Line by line, print the records exactly, and keep images out of the copy.

___ Source information

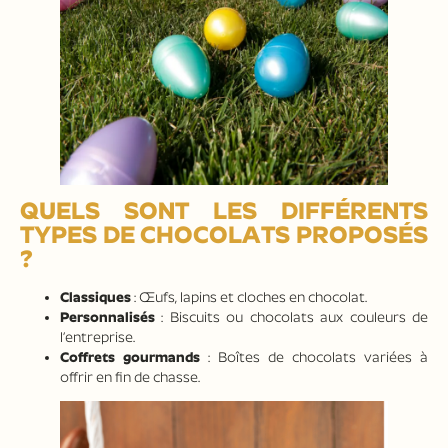
QUELS SONT LES DIFFÉRENTS
TYPES DE CHOCOLATS PROPOSÉS
?
Classiques
: Œufs, lapins et cloches en chocolat.
Personnalisés
: Biscuits ou chocolats aux couleurs de
l’entreprise.
Coffrets gourmands
: Boîtes de chocolats variées à
offrir en fin de chasse.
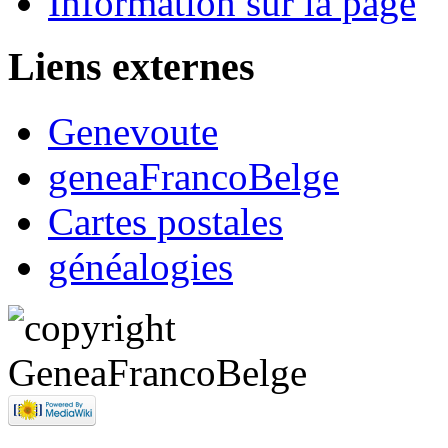
Information sur la page
Liens externes
Genevoute
geneaFrancoBelge
Cartes postales
généalogies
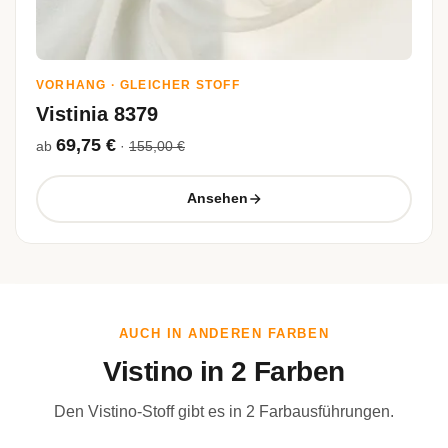
VORHANG · GLEICHER STOFF
Vistinia 8379
69,75 €
ab
·
155,00 €
Ansehen
AUCH IN ANDEREN FARBEN
Vistino in 2 Farben
Den Vistino-Stoff gibt es in 2 Farbausführungen.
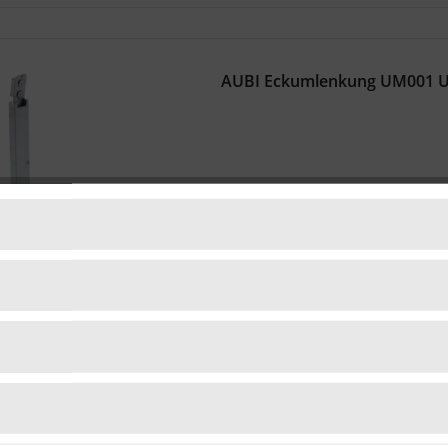
AUBI Eckumlenkung UM001 U
Lieferzeit 5 Tage
Inhalt
1 Stück
17,29 € *
HUECK HARTMANN Übersteckp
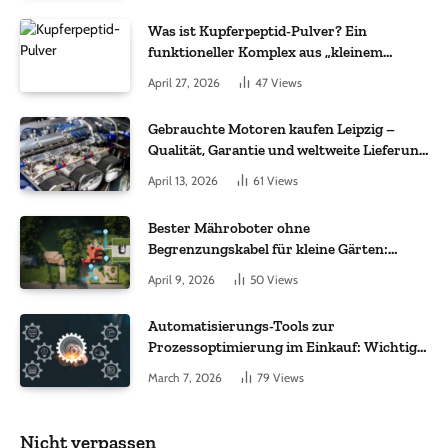
Was ist Kupferpeptid-Pulver? Ein
funktioneller Komplex aus „kleinem
Molekül + Metall“
April 27, 2026
47
Views
Gebrauchte Motoren kaufen Leipzig –
Qualität, Garantie und weltweite Lieferung
im Fokus
April 13, 2026
61
Views
Bester Mähroboter ohne
Begrenzungskabel für kleine Gärten:
Worauf es bei 200 bis 500 m² wirklich
April 9, 2026
50
Views
ankommt
Automatisierungs-Tools zur
Prozessoptimierung im Einkauf: Wichtige
Funktionen, auf die Sie achten sollten
March 7, 2026
79
Views
Nicht verpassen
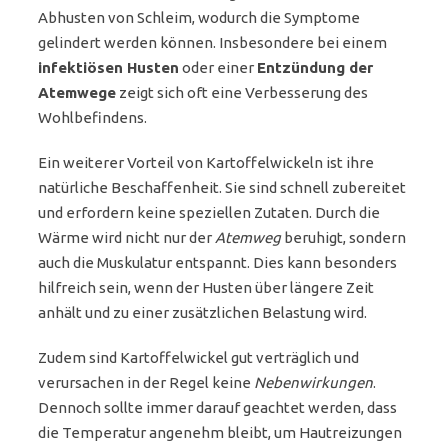
Abhusten von Schleim, wodurch die Symptome
gelindert werden können. Insbesondere bei einem
infektiösen Husten
oder einer
Entzündung der
Atemwege
zeigt sich oft eine Verbesserung des
Wohlbefindens.
Ein weiterer Vorteil von Kartoffelwickeln ist ihre
natürliche Beschaffenheit. Sie sind schnell zubereitet
und erfordern keine speziellen Zutaten. Durch die
Wärme wird nicht nur der
Atemweg
beruhigt, sondern
auch die Muskulatur entspannt. Dies kann besonders
hilfreich sein, wenn der Husten über längere Zeit
anhält und zu einer zusätzlichen Belastung wird.
Zudem sind Kartoffelwickel gut verträglich und
verursachen in der Regel keine
Nebenwirkungen
.
Dennoch sollte immer darauf geachtet werden, dass
die Temperatur angenehm bleibt, um Hautreizungen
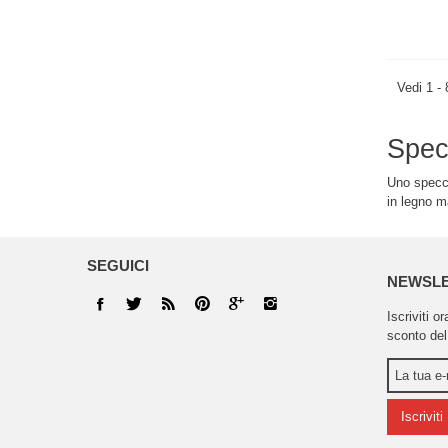
Vedi 1 - 
Specc
Uno specch
in legno ma
SEGUICI
NEWSL
Iscriviti o
sconto del
Iscriviti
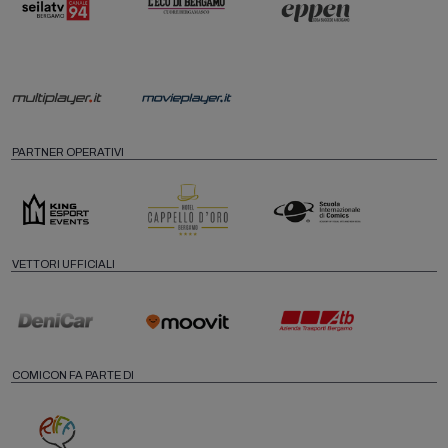
PARTNER OPERATIVI
VETTORI UFFICIALI
COMICON FA PARTE DI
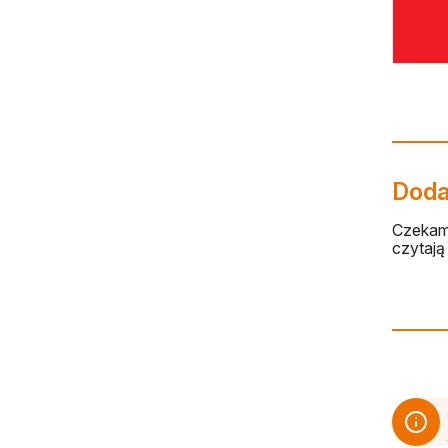
Dodaj
Czekamy
czytają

______

Your response:
QUELS SONT LES DIFFÉRENTS
TYPES DE CHOCOLATS PROPOSÉS
?
Classiques
: Œufs, lapins et cloches en chocolat.
Personnalisés
: Biscuits ou chocolats aux couleurs de
l’entreprise.
Coffrets gourmands
: Boîtes de chocolats variées à
offrir en fin de chasse.
Information sur la page
Liens externes
Genevoute
geneaFrancoBelge
Cartes postales
généalogies
VORHANG · GLEICHER STOFF
Vistinia 8379
69,75 €
ab
·
155,00 €
Ansehen
AUCH IN ANDEREN FARBEN
Vistino in 2 Farben
Den Vistino-Stoff gibt es in 2 Farbausführungen.
AUBI Eckumlenkung UM001 U
Lieferzeit 5 Tage
Inhalt
1 Stück
17,29 € *
HUECK HARTMANN Übersteckp
Was ist Kupferpeptid-Pulver? Ein
funktioneller Komplex aus „kleinem
Molekül + Metall“
April 27, 2026
47
Views
Gebrauchte Motoren kaufen Leipzig –
Qualität, Garantie und weltweite Lieferung
im Fokus
April 13, 2026
61
Views
Bester Mähroboter ohne
Begrenzungskabel für kleine Gärten:
Worauf es bei 200 bis 500 m² wirklich
April 9, 2026
50
Views
ankommt
Automatisierungs-Tools zur
Prozessoptimierung im Einkauf: Wichtige
Funktionen, auf die Sie achten sollten
March 7, 2026
79
Views
Nicht verpassen
Abhusten von Schleim, wodurch die Symptome
gelindert werden können. Insbesondere bei einem
infektiösen Husten
oder einer
Entzündung der
Atemwege
zeigt sich oft eine Verbesserung des
Wohlbefindens.
Ein weiterer Vorteil von Kartoffelwickeln ist ihre
natürliche Beschaffenheit. Sie sind schnell zubereitet
und erfordern keine speziellen Zutaten. Durch die
Wärme wird nicht nur der
Atemweg
beruhigt, sondern
auch die Muskulatur entspannt. Dies kann besonders
hilfreich sein, wenn der Husten über längere Zeit
anhält und zu einer zusätzlichen Belastung wird.
Zudem sind Kartoffelwickel gut verträglich und
verursachen in der Regel keine
Nebenwirkungen
.
Dennoch sollte immer darauf geachtet werden, dass
die Temperatur angenehm bleibt, um Hautreizungen
Vedi 1 - 
Specc
Uno specch
in legno ma
SEGUICI
NEWSL
Iscriviti o
sconto del
Iscriviti
PARTNER OPERATIVI
VETTORI UFFICIALI
COMICON FA PARTE DI
Dodaj
Czekamy
czytają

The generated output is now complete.